WORK TO COMPLETE >>
The reply should hold only the lines from the one with "รอกเบทคาสติ้ง" through the end of the data, each given exactly.

PROVIDED ENTRIES below:

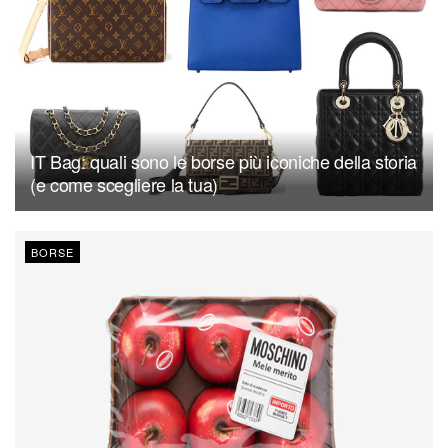
IT Bag: quali sono le borse più iconiche della storia
(e come scegliere la tua)
BORSE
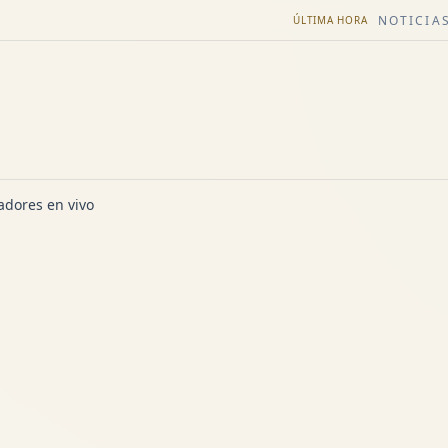
NOTICIAS
ÚLTIMA HORA
dores en vivo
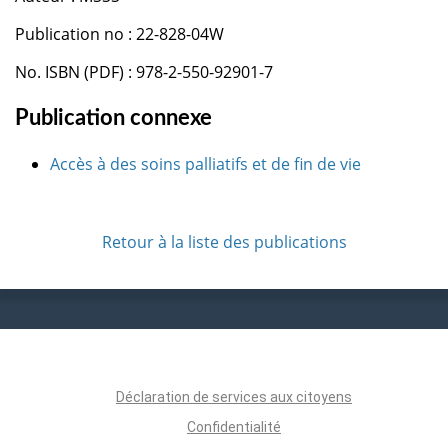
Publication no : 22-828-04W
No. ISBN (PDF) : 978-2-550-92901-7
Publication connexe
Accès à des soins palliatifs et de fin de vie
Retour à la liste des publications
Déclaration de services aux citoyens
Confidentialité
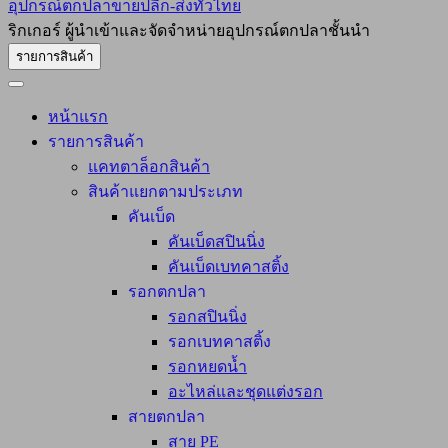
อุปกรณ์ตกปลาขายปลีก-ส่งทั่วไทย
ริกเกอร์ ผู้นำเข้าและจัดจำหน่ายอุปกรณ์ตกปลาชั้นนำ
รายการสินค้า
หน้าแรก
รายการสินค้า
แคทตาล็อกสินค้า
สินค้าแยกตามประเภท
คันเบ็ด
คันเบ็ดสปินนิ่ง
คันเบ็ดเบทคาสติ้ง
รอกตกปลา
รอกสปินนิ่ง
รอกเบทคาสติ้ง
รอกหยดน้ำ
อะไหล่และชุดแต่งรอก
สายตกปลา
สาย PE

End of PROVIDED ENTRIES.

EXERCISE RESULT >>
รอกเบทคาสติ้ง
รอกหยดน้ำ
อะไหล่และชุดแต่งรอก
สายตกปลา
สาย PE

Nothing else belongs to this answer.